BY: VIVIAN GATICA
Earlier this year, Angelina Jolie shocked the world by announcing she had undergone a preventative double mastectomy after she found out that she carried the gene mutation associated with breast cancer. She is only 38. According to the National Cancer Institute, one out of every eight women will develop breast cancer in their lifetime. Among these, almost 2 percent are between the ages of 20 and 34.
While it seems like a small number, what if you were part of this mere 2 percent? What if you carried the gene mutation that could change your life without even knowing it? Would you do something about it?
Liliana Komorowska brings this issue to light in her documentary “Beauty and the Breast,” which follows the journeys of nine diagnosed women at different stages of the disease. One of the women, Kathleen, was 27 and a three-time victim of cancer, one of which was breast cancer that eventually killed her.
“[Cancer] is not bigger than you,” Komorowska said. “We can demystify the monster, and arm ourselves with the best knowledge.”
The idea for “Beauty and the Breast” came from a woman in the film named Soraya. She had just finished chemotherapy, and approached Komorowska to help her bring it to life. Soraya had a father who had died from cancer, and made it her mission to spread knowledge of what cancer truly entailed.
“That was a wake up call,” Komorowska said. “I needed to go deeper to where we find strength to approach this illness if it happens to us.”
The nine breast cancer victims featured led us through every emotion and sacrifice made to overcome the beast of breast cancer. The audience is a witness to what Komorowska describes as “human resilience.”
“They allow you to enter their lives, and you see how you deal, how you feel, and what could happen to you if you are faced with breast cancer,” she said.
The women in the film come from completely different backgrounds, ages and cultures, while sharing the one thing they wish they never did.

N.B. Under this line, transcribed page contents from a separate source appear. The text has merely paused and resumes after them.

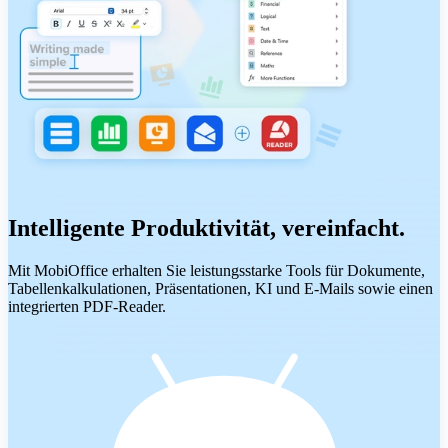
Intelligente Produktivität, vereinfacht.
Mit MobiOffice erhalten Sie leistungsstarke Tools für Dokumente,
Tabellenkalkulationen, Präsentationen, KI und E-Mails sowie einen
integrierten PDF-Reader.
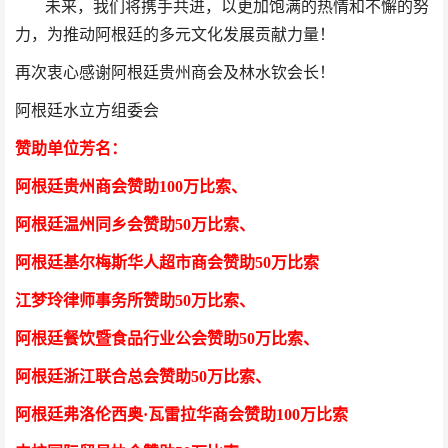
未来，我们将携手共进，以更加饱满的热情和不懈的努
力，为推动阿根廷的多元文化发展贡献力量！
再次衷心感谢阿根廷贵州商会及林水钦会长！
阿根廷水立方组委会
赞助单位芳
名
：
阿根廷贵州商会
赞助100万比索
、
阿根廷温州同乡会
赞助50万比索
、
阿根廷基尔梅斯华人超市商会
赞助50万比索
江梦玲律师事务所
赞助50万比索
、
阿根廷餐饮暨食品行业公会
赞助50万比索
、
阿根廷浙江联合总会
赞助50万比索
、
阿根廷弗洛伦西奥·瓦雷拉华商会
赞助100万比索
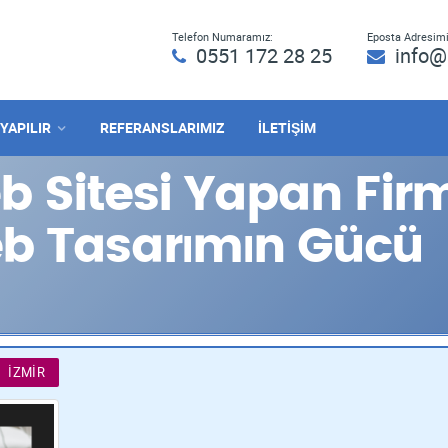
Telefon Numaramız:
Eposta Adresimi
0551 172 28 25
info@
 YAPILIR
REFERANSLARIMIZ
İLETİŞİM
 Sitesi Yapan Fir
eb Tasarımın Gücü
İZMIR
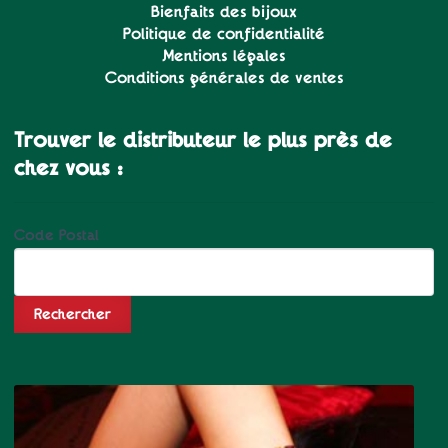
Bienfaits des bijoux
Politique de confidentialité
Mentions légales
Conditions générales de ventes
Trouver le distributeur le plus près de
chez vous :
Code Postal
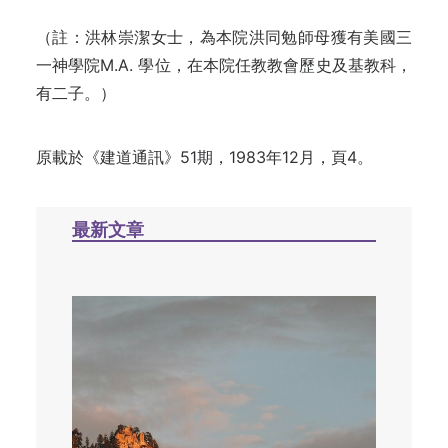
（註：洪林崇潔女士，為本院洪同勉師母獲有美國三
一神學院M.A. 學位，在本院任教教會歷史及基教科，
有二子。）
原載於《建道通訊》51期，1983年12月，頁4。
最新文章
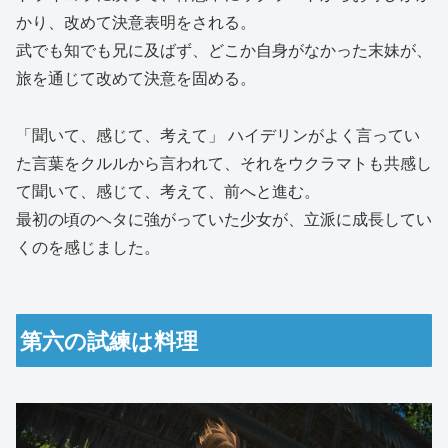
かり、改めて決意表明をされる。
武でも知でも兄に及ばず、どこか自身がなかった末妹が、
旅を通じて改めて決意を固める。
「聞いて、感じて、考えて」 ハイデリンがよく言ってい
た言葉をクルルから言われて、それをウクラマトも共感し
て聞いて、感じて、考えて、前へと進む。
最初の頃のヘタに強がっていた少女が、立派に成長してい
くのを感じました。
第六の試練は料理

The audience sees how they cope and choose to attack the disease, most of which chose the mastectomy.
“You never know who it's going to get,” Komorowska said. “The film is a portrait of the women who know that there is a life force inside of us, and we need to ignite it.”
Because of this, Komorowska stressed the importance of younger women taking precautions like getting tested for the gene mutation or getting mammograms at an earlier age.
“[Cancer] is very democratic; it takes anybody,” she said. “It’s not a life sentence until you allow it to enter you emotionally and physically, and drain you to the bottom.”
Komorowska advises young women to listen to their bodies, and watch the film to gain knowledge about what can be done to prevent breast cancer, as well as cope with it.
“It is in our own hands, and we have to look at health from the perspective of how fragile it can be,” she said. “Life is also about arming yourself against the ‘what if.’”
“Beauty and the Breast” is scheduled for release on October 11 in commemoration of breast cancer awareness month. Learn more about the documentary at beautyandthebreastmovie.com.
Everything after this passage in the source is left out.